Issues of Human Computer Interaction

Mark Field (Intellectual Capital Exploitation Team, Porton Down, Salisbury, UK)

Program: electronic library and information systems

ISSN: 0033-0337

Article publication date: 25 April 2008

244

Keywords

Citation

Field, M. (2008), "Issues of Human Computer Interaction", Program: electronic library and information systems, Vol. 42 No. 2, pp. 188-189. https://doi.org/10.1108/00330330810867738

Publisher

:

Emerald Group Publishing Limited

Copyright © 2008, Emerald Group Publishing Limited


The title of this collection of articles does the book no favours: many will expect an explication of user experience design, or usability; and while they will find material of use in this book, it takes a deeper and wider view. Arguably, “human computer interaction” in the book's sense is truer to the whole specialism of studying what happens in the functional space where humans and computers engage. It provides access to fairly current thinking on practices, behaviours, perceptions, human factors and learning around the relationship between humans and computers in a series of contexts: industry‐specific, process‐specific and community‐specific.

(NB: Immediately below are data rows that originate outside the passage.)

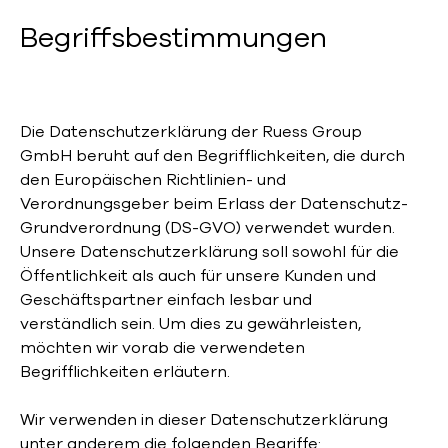
Begriffs­bestimmungen
Die Datenschutzerklärung der Ruess Group
GmbH beruht auf den Begrifflichkeiten, die durch
den Europäischen Richtlinien- und
Verordnungsgeber beim Erlass der Datenschutz-
Grundverordnung (DS-GVO) verwendet wurden.
Unsere Datenschutzerklärung soll sowohl für die
Öffentlichkeit als auch für unsere Kunden und
Geschäftspartner einfach lesbar und
verständlich sein. Um dies zu gewährleisten,
möchten wir vorab die verwendeten
Begrifflichkeiten erläutern.
Wir verwenden in dieser Datenschutzerklärung
unter anderem die folgenden Begriffe:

Such a miscellany needs structure and the editors give us five broadly descriptive sections to help us understand the book as a single entity. The first, “Tools to Improve Usability and Web Design” is described well and is useful, but after that, while there are many useful articles, their grouping is a little forced. None are demonstrably misplaced, but, for example, “Internet and End Users Concerns” contains three excellent articles which deal with issues that will have an impact on end users, but I am not sure that end users worry overmuch about “Interactive Proxy for URL Correction”, or indeed about “The Use of Query Operators and Their Effects on the Results from Web Search Engines”. The last time I watched a user use query operators in a web search engine … well, I have not – ever.

This is the central problem of such books. They contain many articles of merit, which deserve wider attention than the academic stovepipes in which they would otherwise languish, but organising them is a challenge. We should give all credit to the editor for her selection of material for inclusion in this volume, and recognise the challenge she faced in providing a structure to aid navigation. In section 5, we may even argue that assembling a study of: whether IT Professionals think differently (they think as they have learnt to think, like everyone else on the planet); a case study of a UK police call centre (nice, but guess what, call traffic goes up and down and training can always be improved); and group learning with new systems in a hospital (helping each other learn is a good thing) – under the title “Case Studies of Human and Organizational Issues Regarding IT Adoption and Use” actually helps the reader.

There are some real jewels in here, I am very grateful to the editor for her selection of chapter X “Surfacing Occupational Threats to IT‐enabled Change”. This article is insightful, well‐written and timely, it should be revised and re‐issued every year as the introduction to this book, not tucked away under “… IT Adoption and Use”.

This book is well worth reading if you are interested, in a holistic way, about the increasingly well‐defined, but increasingly complex place where tools and environment are not separate entities. It would be easier to get full value from this book if its 372 pages of highly diverse, but consistently good content had more than five pages of index.